Man. I'm having one of those days. One of those days that feels awful inside my head, but if I were to try to explain why it wouldn't really seem so bad. I don't feel good. My head hurts and my whole body aches. But I have too much to do to entertain the notion that maybe I should lay down, even though that's what I really want to do.
So I'm taking a quick break to eat some yogurt and drink some coffee, in the hopes that I'll feel energized. But so far, the only change I notice is a new rumble in my tummy. This is not good.
I don't have time for this. I'm already behind as it is. The house is in sorry shape. I haven't filed our receipts and tax paperwork since, well, July. Every closet in the house has become a danger zone. I have clothes that need to be picked up from the tailor, but they've been there so long I'm nervous they've already been donated to Good Will. Et cetera. Et cetera.

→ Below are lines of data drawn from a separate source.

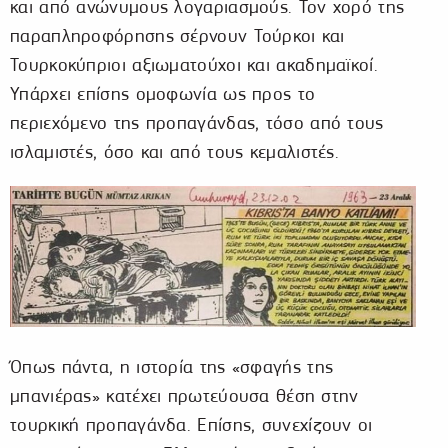
και από ανώνυμους λογαριασμούς. Τον χορό της
παραπληροφόρησης σέρνουν Τούρκοι και
Τουρκοκύπριοι αξιωματούχοι και ακαδημαϊκοί.
Υπάρχει επίσης ομοφωνία ως προς το
περιεχόμενο της προπαγάνδας, τόσο από τους
ισλαμιστές, όσο και από τους κεμαλιστές.
Όπως πάντα, η ιστορία της «σφαγής της
μπανιέρας» κατέχει πρωτεύουσα θέση στην
τουρκική προπαγάνδα. Επίσης, συνεχίζουν οι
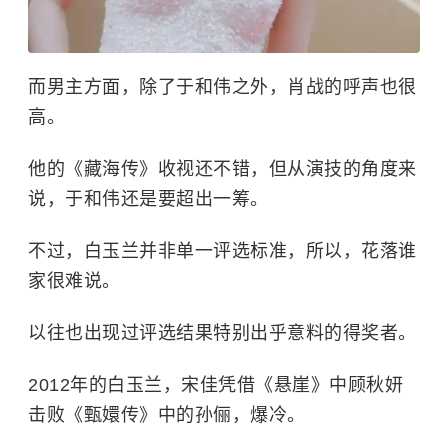
而男主方面，除了
于和伟
之外，
肖战
的呼声也很
高。
他的《藏海传》收视还不错，但从演技的角度来
说，于和伟还是要超出一筹。
不过，白玉兰并非单一评选标准，所以，花落谁
家很难说。
以往也出现过评选结果特别出乎意料的得奖者。
2012年的白玉兰，宋佳凭借《悬崖》中顾秋妍
击败《甄嬛传》中的孙俪，爆冷。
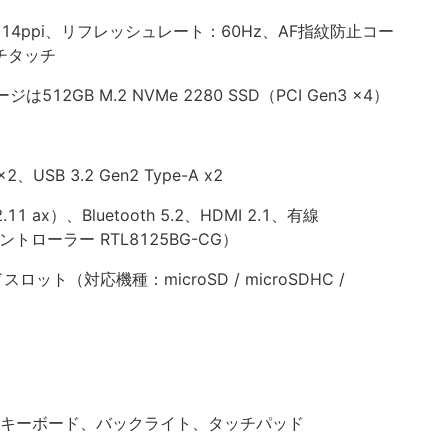
 314ppi、リフレッシュレート：60Hz、AF指紋防止コー
チタッチ
512GB M.2 NVMe 2280 SSD（PCI Gen3 x4）
x2、USB 3.2 Gen2 Type-A x2
.11 ax）、Bluetooth 5.2、HDMI 2.1、有線
コントローラー RTL8125BG-CG）
ット（対応機種：microSD / microSDHC /
ルキーボード、バックライト、タッチパッド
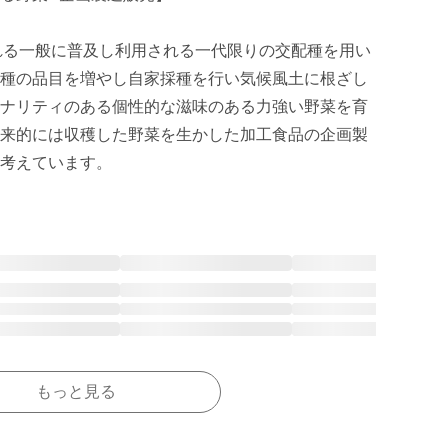
れる一般に普及し利用される一代限りの交配種を用い
種の品目を増やし自家採種を行い気候風土に根ざし
ナリティのある個性的な滋味のある力強い野菜を育
来的には収穫した野菜を生かした加工食品の企画製
考えています。
もっと見る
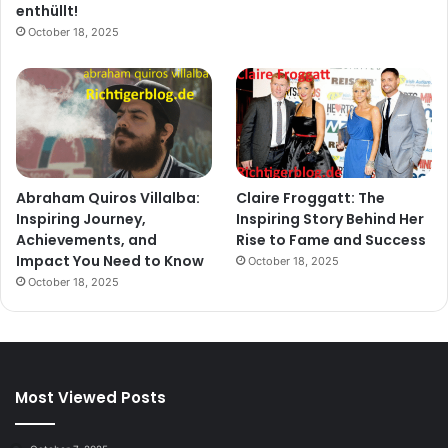
enthüllt!
October 18, 2025
Abraham Quiros Villalba:
Claire Froggatt: The
Inspiring Journey,
Inspiring Story Behind Her
Achievements, and
Rise to Fame and Success
Impact You Need to Know
October 18, 2025
October 18, 2025
Most Viewed Posts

This was all true yesterday, too. But yesterday I didn't mind. Today, though, everything just feels heavier. Tomorrow it won't. But today it does. And I hate that feeling.
So I'm going to turn on some good music and trick myself into being in a good mood. Then I'm gonna get my butt up off this chair and get to work. Because the longer I sit here and feel sorry for myself, the crappier I'm going to feel. In order to make my day bloom instead of gloom, I must suck it up and make the choice to let go of the three capital letters campaigning to ruin my day.